Chökhor Ling

Enseignements

Nagarjuna Comprendre comment fonctionne Esprit

Rester relié

Par Vén. Gelek Drölkar

Le temps passe qui emporte chaque instant sans laisser d’autres traces que le souvenir et l’apparence plus ou moins manifestée d’un vécu promptement effacé. Mais où passent nos histoires de vie, d’un jour à l’autre ? Dans quel monde inconnu déposent-elles leurs empreintes ? Est-il bien nécessaire de regretter l’inexistant ? Où peut-on retrouver ce qui semble tant nous manquer lorsqu’un événement bienheureux s’est dilué dans le passé ? Le sujet ici concerne directement nos expériences de vie spirituelle.

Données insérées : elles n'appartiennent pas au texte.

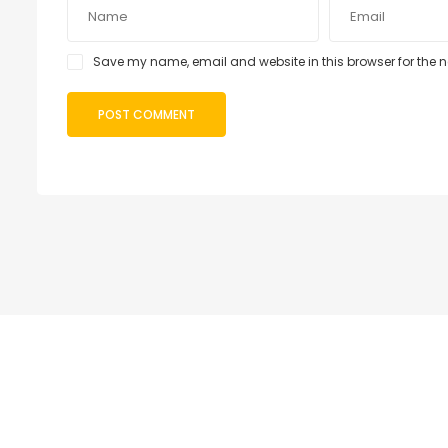
Save my name, email and website in this browser for the 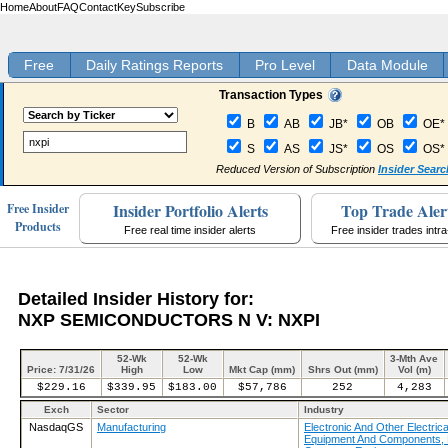
Home
About
FAQ
Contact
Key
Subscribe
Free
Daily Ratings Reports
Pro Level
Data Module
Transaction Types
B
AB
JB*
OB
OE*
S
AS
JS*
OS
OS*
Reduced Version of Subscription
Insider Searc
Insider Portfolio Alerts
Top Trade Aler
Free Insider
Products
Free real time insider alerts
Free insider trades intr
Detailed Insider History for:
NXP SEMICONDUCTORS N V: NXPI
52-Wk
52-Wk
3-Mth Ave
Price: 7/31/26
High
Low
Mkt Cap (mm)
Shrs Out (mm)
Vol (m)
$229.16
$339.95
$183.00
$57,786
252
4,283
Exch
Sector
Industry
NasdaqGS
Manufacturing
Electronic And Other Electrica
Equipment And Components, 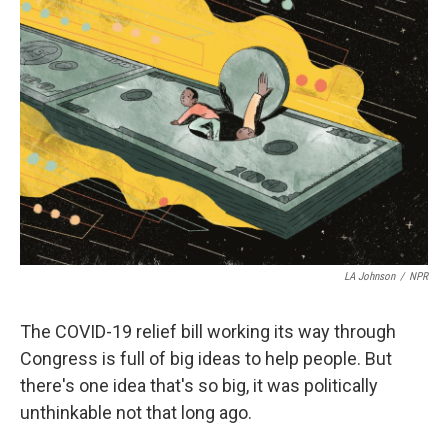
k
n
s
t
LA Johnson
/
NPR
The COVID-19 relief bill working its way through
Congress is full of big ideas to help people. But
there's one idea that's so big, it was politically
unthinkable not that long ago.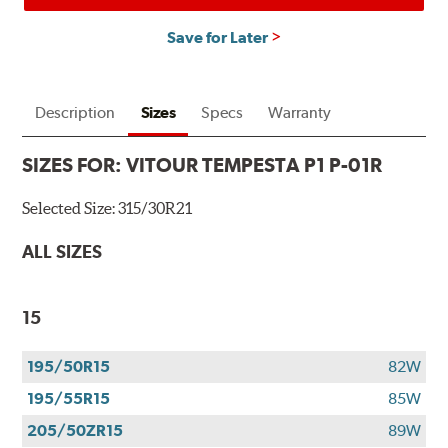
Save for Later
Description
Sizes
Specs
Warranty
SIZES FOR:
VITOUR TEMPESTA P1 P-01R
Selected Size:
315/30R21
ALL SIZES
15
195/50R15
82W
195/55R15
85W
205/50ZR15
89W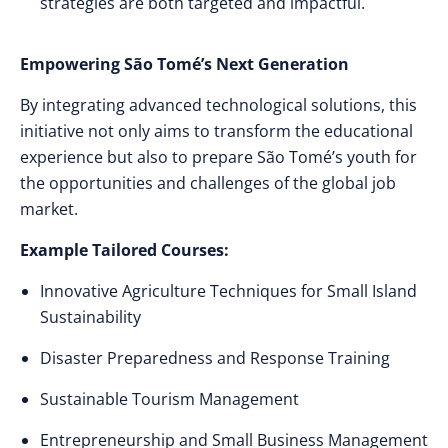
strategies are both targeted and impactful.
Empowering São Tomé’s Next Generation
By integrating advanced technological solutions, this
initiative not only aims to transform the educational
experience but also to prepare São Tomé’s youth for
the opportunities and challenges of the global job
market.
Example Tailored Courses:
Innovative Agriculture Techniques for Small Island
Sustainability
Disaster Preparedness and Response Training
Sustainable Tourism Management
Entrepreneurship and Small Business Management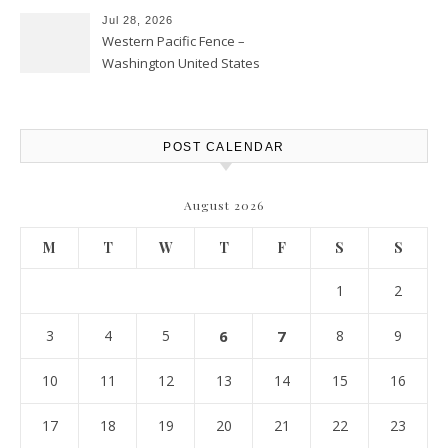
Jul 28, 2026
Western Pacific Fence –
Washington United States
POST CALENDAR
August 2026
M
T
W
T
F
S
S
1
2
3
4
5
6
7
8
9
10
11
12
13
14
15
16
17
18
19
20
21
22
23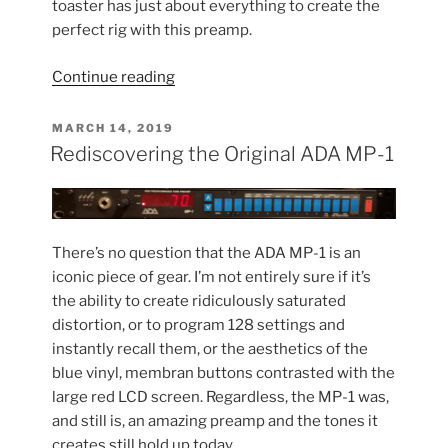
toaster has just about everything to create the
perfect rig with this preamp.
“Old
Continue reading
meets
New:
POSTED
MARCH 14, 2019
ON
Pairing
Rediscovering the Original ADA MP-1
the
MP-
1
with
There’s no question that the ADA MP-1 is an
my
iconic piece of gear. I’m not entirely sure if it’s
Kemper”
the ability to create ridiculously saturated
distortion, or to program 128 settings and
instantly recall them, or the aesthetics of the
blue vinyl, membran buttons contrasted with the
large red LCD screen. Regardless, the MP-1 was,
and still is, an amazing preamp and the tones it
creates still hold up today.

Comme déjà maintes fois soulignée, la prise de refuge reste le pilier central de tout accomplissement sur le chemin bouddhiste. Mais une fois la cérémonie passée, lorsque les flammes des bougies se sont éteintes, que l’on s’éloigne du temple pour revenir au quotidien, que reste-t-il de la splendeur de cet instant sacré ? Aucune trace visible certes, mais une force ranimée au fond de la conscience qui se souvient de sa réalité. Sans la continuité de cette bénédiction et sans son entretien, la fausse puissance des apparences reprend ses droits sur les esprits. Petit à petit, sous la pression des tendances habituelles qui portent à croire à l’illusoire, la clarté du refuge s’estompe, laissant la place aux feux de pacotille et à l’hypnose collective. Dans le tourbillon des activités samsariques, chacun se prend au jeu dévastateur de l’attachement immodéré pour ce qui à peine saisi glisse déjà entre les doigts. Certaines prises de conscience font revenir aux enseignements. Si la “chance” passe par là sous la forme d’un maître, nombre d’aspirants au bonheur se pressent pour recevoir bénédictions et initiations. Des foules attentives se rassemblent autour de la parole inspirée des plus hauts dignitaires bouddhistes et courent au-delà des frontières dans l’espoir de goûter le nectar du sacré. Mais il est toujours un moment où l’on revient au point d’où l’on est parti.
Le refuge, les initiations, toutes les bénédictions accompagnent le quotidien jusqu’à le devenir. L’Éveil est constamment présent et sa voie passe par le chemin de toute existence, au travers des plus petits faits de la vie jugés parfois insignifiants. Si la nature des phénomènes quels qu’ils soient est soumise à l’impermanence, celle de notre bouddhéité demeure dans l’attente de sa reconnaissance. Et s’il est profondément utile de rechercher les meilleurs moyens d’avancer, la pratique est celui qui permet de rester relié à la sagesse en nous. Chaque initiation nous ramène à sa connaissance comme une renaissance, mais sans la pratique, le relais s’estompe et finit par s’endormir à nouveau.
Là où nous sommes se trouve notre esprit, là où se trouve notre esprit est notre potentiel d’Éveil. Les situations changent mais la nature de Bouddha en nous reste immuable. En établissant le relais avec les qualités de l’Éveil, c’est-à-dire en nous reliant constamment aux Trois Joyaux, nous demeurerons au cœur même de la sagesse. Dès lors, le jalonnement des histoires ordinaires de la vie ne saura plus ébranler la paix qui aura fait son nid dans notre esprit.

Pratiquer

Les sadhanas, tout comme les rituels et les prières peuvent faire partie d’une pratique quotidienne, mais si le comportement intérieur est perturbé par un émotionnel négatif, cela équivaut à souffler dans le vent. L’intention agit comme une action. Nous devons être attentif aux résultats de toutes les actions que nous engageons au travers de nos pensées, de nos paroles et de nos gestes. Pour ce faire, il est bon de nous rappeler des Dix actions vertueuses à engager (protéger la vie, partager ses ressources, fidélité et tempérance, être vrai, réconcilier, dire des paroles bénéfiques, ne pas trop parler, penser à l’impermanence, développer l’amour et la compassion, s’exercer à comprendre le sens véritable de toutes choses), des Huit comportements mondains à éviter (désir des choses matérielles, désir d’être heureux, désir d’être admiré, désir de bonne réputation et souhaiter ne pas connaître leur contraire) et des Six perfections transcendantes à cultiver (générosité, discipline, patience, diligence, concentration, sagesse).